Python Data Analysis from SQL Query

I'm about to start some Python Data analysis unlike anything I've done before. I'm currently studying numpy, but so far it doesn't give me insight on how to do this.
I'm using python 2.7.14 Anaconda with cx_Oracle to Query complex records.
Each record will be a unique individual with a column for Employee ID, Relationship Tuples (Relationship Type Code paired with Department number, may contain multiple), Account Flags (Flag strings, may contain multiple). (3 columns total)
so one record might be:
[(123456), (135:2345678, 212:4354670, 198:9876545), (Flag1, Flag2, Flag3)]
I need to develop a python script that will take these records and create various counts.
The example record would be counted in at least 9 different counts
How many with relationship: 135
How many with relationship: 212
How many with relationship: 198
How many in Department: 2345678
How many in Department: 4354670
How many in Department: 9876545
How many with Flag: Flag1
How many with Flag: Flag2
How many with Flag: Flag3
The other tricky part of this, is I can't pre-define the relationship codes, departments, or flags What I'm counting for has to be determined by the data retrieved from the query.
Once I understand how to do that, hopefully the next step to also get how many relationship X has Flag y, etc., will be intuitive.
I know this is a lot to ask about, but If someone could just point me in the right direction so I can research or try some tutorials that would be very helpful.
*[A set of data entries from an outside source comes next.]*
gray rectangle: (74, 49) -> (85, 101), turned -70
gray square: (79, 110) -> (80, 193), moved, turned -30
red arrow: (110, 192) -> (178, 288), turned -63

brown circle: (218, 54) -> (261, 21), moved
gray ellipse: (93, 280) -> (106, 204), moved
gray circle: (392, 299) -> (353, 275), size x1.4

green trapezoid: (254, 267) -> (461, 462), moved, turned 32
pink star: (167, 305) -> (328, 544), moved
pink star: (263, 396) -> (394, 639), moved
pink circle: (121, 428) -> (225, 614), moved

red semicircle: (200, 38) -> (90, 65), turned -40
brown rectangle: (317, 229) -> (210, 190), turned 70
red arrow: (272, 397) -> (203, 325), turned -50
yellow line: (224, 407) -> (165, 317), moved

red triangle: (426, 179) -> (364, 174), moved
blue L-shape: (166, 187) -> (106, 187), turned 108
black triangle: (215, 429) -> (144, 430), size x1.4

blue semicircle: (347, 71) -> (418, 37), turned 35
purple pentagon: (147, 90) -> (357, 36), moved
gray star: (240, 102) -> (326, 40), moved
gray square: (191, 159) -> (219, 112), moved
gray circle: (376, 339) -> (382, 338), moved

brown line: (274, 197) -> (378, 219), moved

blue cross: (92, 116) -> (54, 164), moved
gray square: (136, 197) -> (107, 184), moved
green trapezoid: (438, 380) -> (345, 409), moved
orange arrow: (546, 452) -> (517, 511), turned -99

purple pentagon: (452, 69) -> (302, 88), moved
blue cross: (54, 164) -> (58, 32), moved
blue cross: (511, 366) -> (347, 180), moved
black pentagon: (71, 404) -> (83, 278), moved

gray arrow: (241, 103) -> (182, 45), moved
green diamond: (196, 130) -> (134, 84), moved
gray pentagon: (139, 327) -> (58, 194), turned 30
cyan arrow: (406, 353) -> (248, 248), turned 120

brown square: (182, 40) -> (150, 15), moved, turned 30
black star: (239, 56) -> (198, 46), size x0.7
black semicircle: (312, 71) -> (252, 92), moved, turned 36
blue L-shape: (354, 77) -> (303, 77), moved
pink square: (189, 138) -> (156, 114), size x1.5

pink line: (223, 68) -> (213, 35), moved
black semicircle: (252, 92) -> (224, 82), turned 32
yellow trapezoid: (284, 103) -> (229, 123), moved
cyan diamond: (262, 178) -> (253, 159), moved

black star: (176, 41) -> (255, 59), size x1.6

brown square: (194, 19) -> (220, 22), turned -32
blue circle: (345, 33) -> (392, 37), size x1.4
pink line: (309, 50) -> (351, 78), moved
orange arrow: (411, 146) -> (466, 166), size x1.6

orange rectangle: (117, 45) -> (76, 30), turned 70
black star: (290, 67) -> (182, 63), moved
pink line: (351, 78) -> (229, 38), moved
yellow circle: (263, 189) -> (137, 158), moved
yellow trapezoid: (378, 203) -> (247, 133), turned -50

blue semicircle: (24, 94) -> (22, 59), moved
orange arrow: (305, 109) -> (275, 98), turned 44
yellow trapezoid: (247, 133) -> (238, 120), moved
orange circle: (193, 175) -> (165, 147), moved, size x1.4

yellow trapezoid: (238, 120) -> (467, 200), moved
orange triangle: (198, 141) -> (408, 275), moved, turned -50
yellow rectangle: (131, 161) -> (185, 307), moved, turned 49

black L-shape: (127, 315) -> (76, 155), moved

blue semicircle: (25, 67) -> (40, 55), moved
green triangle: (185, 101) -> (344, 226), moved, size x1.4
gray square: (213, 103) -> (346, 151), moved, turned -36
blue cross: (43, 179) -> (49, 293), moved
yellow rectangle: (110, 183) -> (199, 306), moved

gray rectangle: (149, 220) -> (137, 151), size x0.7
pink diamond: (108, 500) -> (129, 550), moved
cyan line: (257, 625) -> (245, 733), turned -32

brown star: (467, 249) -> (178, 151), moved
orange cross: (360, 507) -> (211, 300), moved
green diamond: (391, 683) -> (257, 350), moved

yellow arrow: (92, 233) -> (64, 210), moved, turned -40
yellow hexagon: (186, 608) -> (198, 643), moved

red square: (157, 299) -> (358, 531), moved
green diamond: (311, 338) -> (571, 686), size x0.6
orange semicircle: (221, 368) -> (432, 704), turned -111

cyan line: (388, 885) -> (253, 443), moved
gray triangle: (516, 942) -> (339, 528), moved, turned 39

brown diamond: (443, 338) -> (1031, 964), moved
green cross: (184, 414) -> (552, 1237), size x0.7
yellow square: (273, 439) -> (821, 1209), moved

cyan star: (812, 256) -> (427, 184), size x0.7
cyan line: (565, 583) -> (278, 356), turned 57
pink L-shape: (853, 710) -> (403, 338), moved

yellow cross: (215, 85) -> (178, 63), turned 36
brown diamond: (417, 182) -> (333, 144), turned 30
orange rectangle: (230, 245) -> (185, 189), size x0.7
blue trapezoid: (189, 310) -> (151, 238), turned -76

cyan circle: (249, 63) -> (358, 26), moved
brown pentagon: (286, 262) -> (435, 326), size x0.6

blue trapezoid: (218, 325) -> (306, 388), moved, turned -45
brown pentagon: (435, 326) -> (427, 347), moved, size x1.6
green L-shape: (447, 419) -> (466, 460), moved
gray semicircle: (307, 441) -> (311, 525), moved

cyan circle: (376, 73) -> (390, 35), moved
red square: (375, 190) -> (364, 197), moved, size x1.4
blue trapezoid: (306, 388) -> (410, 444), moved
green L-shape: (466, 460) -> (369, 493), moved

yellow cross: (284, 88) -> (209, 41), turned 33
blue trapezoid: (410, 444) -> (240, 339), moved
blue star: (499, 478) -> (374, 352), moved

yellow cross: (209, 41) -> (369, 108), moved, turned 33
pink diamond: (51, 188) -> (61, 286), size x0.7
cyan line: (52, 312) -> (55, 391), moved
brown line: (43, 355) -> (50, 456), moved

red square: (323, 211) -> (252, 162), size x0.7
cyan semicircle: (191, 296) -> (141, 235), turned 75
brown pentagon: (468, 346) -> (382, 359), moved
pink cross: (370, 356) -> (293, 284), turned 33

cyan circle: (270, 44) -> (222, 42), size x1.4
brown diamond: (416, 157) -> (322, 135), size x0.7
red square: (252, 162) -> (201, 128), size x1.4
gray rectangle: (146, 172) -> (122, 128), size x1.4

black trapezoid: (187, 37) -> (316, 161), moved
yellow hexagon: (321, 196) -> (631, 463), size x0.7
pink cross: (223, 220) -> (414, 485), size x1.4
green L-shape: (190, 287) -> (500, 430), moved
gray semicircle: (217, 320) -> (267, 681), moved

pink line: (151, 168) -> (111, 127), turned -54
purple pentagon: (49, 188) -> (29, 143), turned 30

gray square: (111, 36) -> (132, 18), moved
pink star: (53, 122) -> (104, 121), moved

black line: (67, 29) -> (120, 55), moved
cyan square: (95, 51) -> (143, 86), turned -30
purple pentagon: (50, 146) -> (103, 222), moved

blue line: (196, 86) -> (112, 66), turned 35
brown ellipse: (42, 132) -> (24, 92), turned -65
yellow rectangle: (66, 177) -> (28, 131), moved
Thank you!
At least you need to structurate this data to make a good analysis, you can do it in your database engine or in python (I will do it by this way, using pandas like SNygard suggested).
At first, I create some fake data(it was provided by you):
import pandas as pd
import numpy as np
from ast import literal_eval
data = [[12346, '(135:2345678, 212:4354670, 198:9876545)', '(Flag1, Flag2, Flag3)'],
[12345, '(136:2343678, 212:4354670, 198:9876541, 199:9876535)', '(Flag1, Flag4)']]
df = pd.DataFrame(data,columns=['id','relationships','flags'])
df = df.set_index('id')
df
This return a dataframe like this:
raw_pandas_dataframe
In order to summarize or count by columns, we need to improve our data structure, in some way that we can apply group by operations with department, relationships or flags.
We will convert our relationships and flags columns from string type to a python list of strings. So, the flags column will be a python list of flags, and the relationships column will be a python list of relations.
df['relationships'] = df['relationships'].str.replace('\(','').str.replace('\)','')
df['relationships'] = df['relationships'].str.split(',')
df['flags'] = df['flags'].str.replace('\(','').str.replace('\)','')
df['flags'] = df['flags'].str.split(',')
df
The result is:
dataframe_1
With our relationships column converted to list, we can create a new dataframe with as much columns
as relations in that lists we have.
rel = pd.DataFrame(df['relationships'].values.tolist(), index=rel.index)
After that we need to stack our columns preserving its index, so we will use pandas multi_index: the id and the relation column number(0,1,2,3)
relations = rel.stack()
relations.index.names = ['id','relation_number']
relations
We get: dataframe_2
At this moment we have all of our relations in rows, but still we can't group by using
relation_type feature. So we will split our relations data in two columns: relation_type and department using :.
clear_relations = relations.str.split(':')
clear_relations = pd.DataFrame(clear_relations.values.tolist(), index=clear_relations.index,columns=['relation_type','department'])
clear_relations
The result is
dataframe_3_clear_relations
Our relations are ready to analyze, but our flags structure still is very useless. So we will convert the flag list, to columns and after that we will stack them.
flags = pd.DataFrame(df['flags'].values.tolist(), index=rel.index)
flags = flags.stack()
flags.index.names = ['id','flag_number']
The result is dataframe_4_clear_flags
Voilá!, It's all ready to analyze!.
So, for example, how many relations from each type we have, and wich one is the biggest:
clear_relations.groupby('relation_type').agg('count')['department'].sort_values(ascending=False)
We get: group_by_relation_type
All code: Github project
If you're willing to consider other packages, take a look at pandas which is built on top of numpy. You can read sql statements directly into a dataframe, then filter.
For example,
import pandas
sql = '''SELECT * FROM <table> WHERE <condition>'''
df = pandas.read_sql(sql, <connection>)
# Your output might look like the following:
0 1 2
0 12346 (135:2345678, 212:4354670, 198:9876545) (Flag1, Flag2, Flag3)
1 12345 (136:2343678, 212:4354670, 198:9876545) (Flag1, Flag2, Flag4)
# Format your records into rows
# This part will take some work, and really depends on how your data is formatted
# Do you have repeated values? Are the records always the same size?
# Select only the rows where relationship = 125
rel_125 = df[df['Relationship'] = 125]
The pandas formatting is more in depth than fits in a Q&A, but some good resources are here: 10 Minutes to Pandas.
You can also filter the rows directly, though it may not be the most efficient. For example, the following query selects only the rows where a relationship starts with '212'.
df[df['Relationship'].apply(lambda x: any(y.startswith('212') for y in x))]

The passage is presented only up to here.